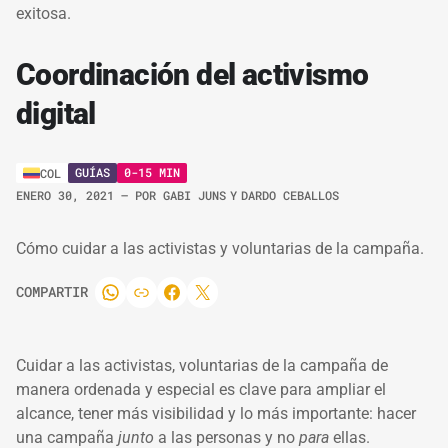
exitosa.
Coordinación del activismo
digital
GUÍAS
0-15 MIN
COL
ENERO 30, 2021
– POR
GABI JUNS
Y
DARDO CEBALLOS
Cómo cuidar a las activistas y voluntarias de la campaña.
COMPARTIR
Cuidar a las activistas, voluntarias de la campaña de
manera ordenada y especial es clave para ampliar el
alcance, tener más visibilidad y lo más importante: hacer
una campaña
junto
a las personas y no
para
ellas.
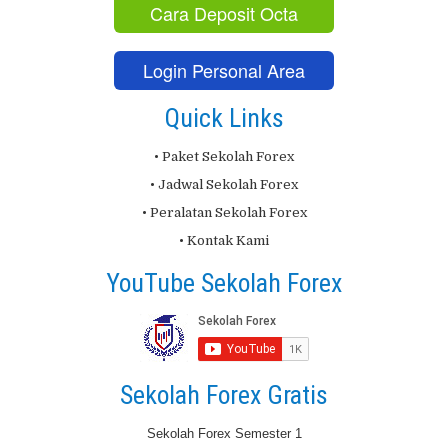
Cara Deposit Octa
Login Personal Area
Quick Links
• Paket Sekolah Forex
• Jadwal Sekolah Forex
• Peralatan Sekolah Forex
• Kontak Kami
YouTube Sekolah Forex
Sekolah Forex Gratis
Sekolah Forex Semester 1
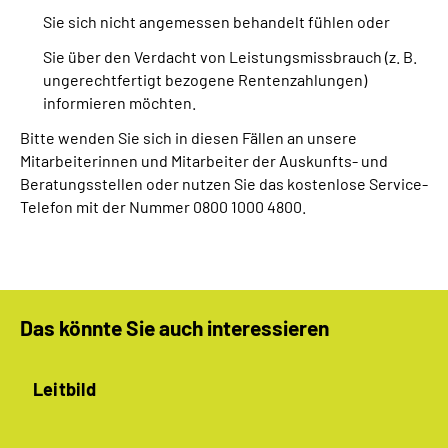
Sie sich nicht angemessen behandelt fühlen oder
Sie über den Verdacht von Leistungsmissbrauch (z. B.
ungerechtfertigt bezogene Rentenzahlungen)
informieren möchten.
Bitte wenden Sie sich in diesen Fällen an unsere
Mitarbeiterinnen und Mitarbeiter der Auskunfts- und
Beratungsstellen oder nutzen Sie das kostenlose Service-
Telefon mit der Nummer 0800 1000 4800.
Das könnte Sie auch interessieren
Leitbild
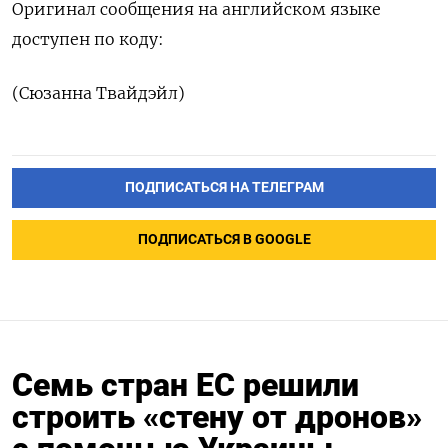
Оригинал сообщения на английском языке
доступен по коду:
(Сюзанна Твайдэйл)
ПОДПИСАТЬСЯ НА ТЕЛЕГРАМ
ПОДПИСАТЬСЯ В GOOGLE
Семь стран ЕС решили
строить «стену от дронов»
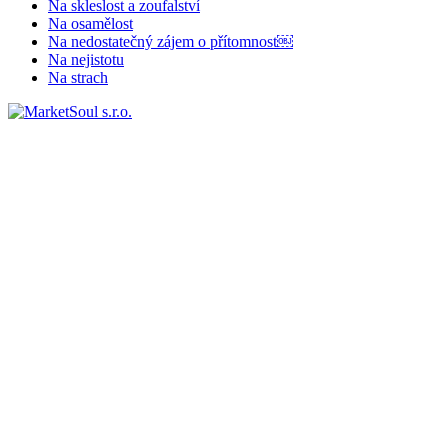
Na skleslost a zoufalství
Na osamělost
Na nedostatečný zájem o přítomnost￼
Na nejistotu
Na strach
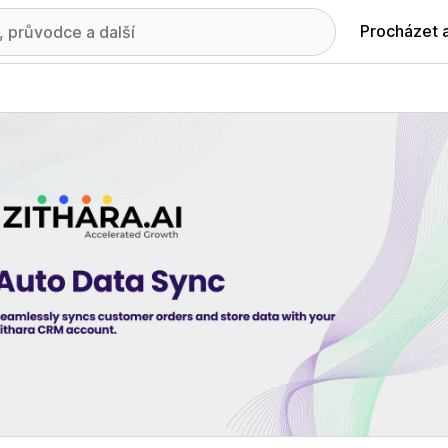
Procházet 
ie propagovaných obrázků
════
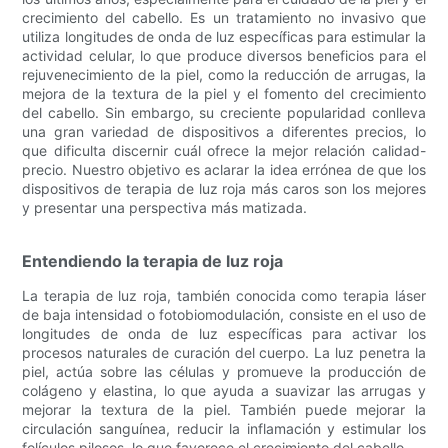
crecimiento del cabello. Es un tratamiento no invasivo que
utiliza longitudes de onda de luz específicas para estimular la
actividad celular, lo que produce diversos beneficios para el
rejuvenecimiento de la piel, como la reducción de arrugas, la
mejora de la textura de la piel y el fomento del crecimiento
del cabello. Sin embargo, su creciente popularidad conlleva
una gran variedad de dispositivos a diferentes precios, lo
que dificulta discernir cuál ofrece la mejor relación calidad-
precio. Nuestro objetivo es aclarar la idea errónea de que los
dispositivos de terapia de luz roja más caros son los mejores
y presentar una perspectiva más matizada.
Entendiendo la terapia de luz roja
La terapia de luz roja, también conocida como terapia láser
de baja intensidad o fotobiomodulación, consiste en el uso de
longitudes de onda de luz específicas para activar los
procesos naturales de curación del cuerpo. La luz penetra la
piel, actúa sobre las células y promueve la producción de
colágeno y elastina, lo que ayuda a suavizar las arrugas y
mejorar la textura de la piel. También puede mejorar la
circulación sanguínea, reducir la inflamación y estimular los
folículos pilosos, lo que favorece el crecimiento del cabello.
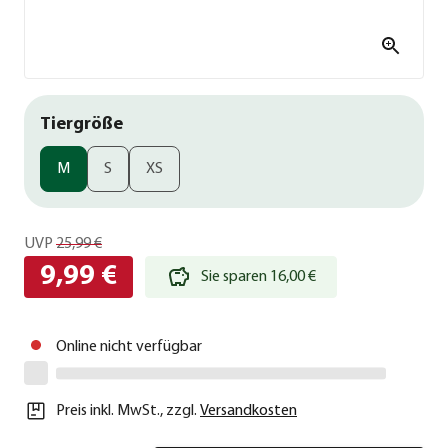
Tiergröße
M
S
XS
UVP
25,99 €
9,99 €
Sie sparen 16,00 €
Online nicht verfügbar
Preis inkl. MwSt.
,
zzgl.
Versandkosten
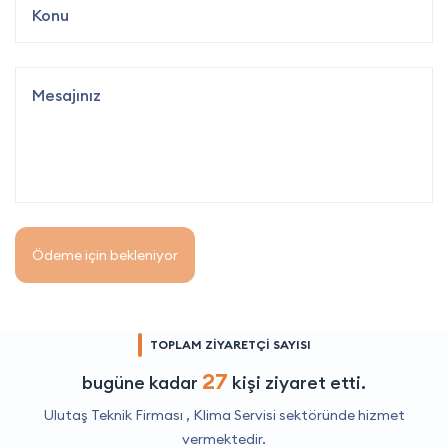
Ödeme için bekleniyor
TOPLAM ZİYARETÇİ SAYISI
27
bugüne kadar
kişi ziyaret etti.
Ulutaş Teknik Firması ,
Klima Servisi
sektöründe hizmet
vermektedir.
════
### WORK TASK
Check each line of the data for the word "sich", then state only how many lines hold it.

### OUTPUT BELOW
2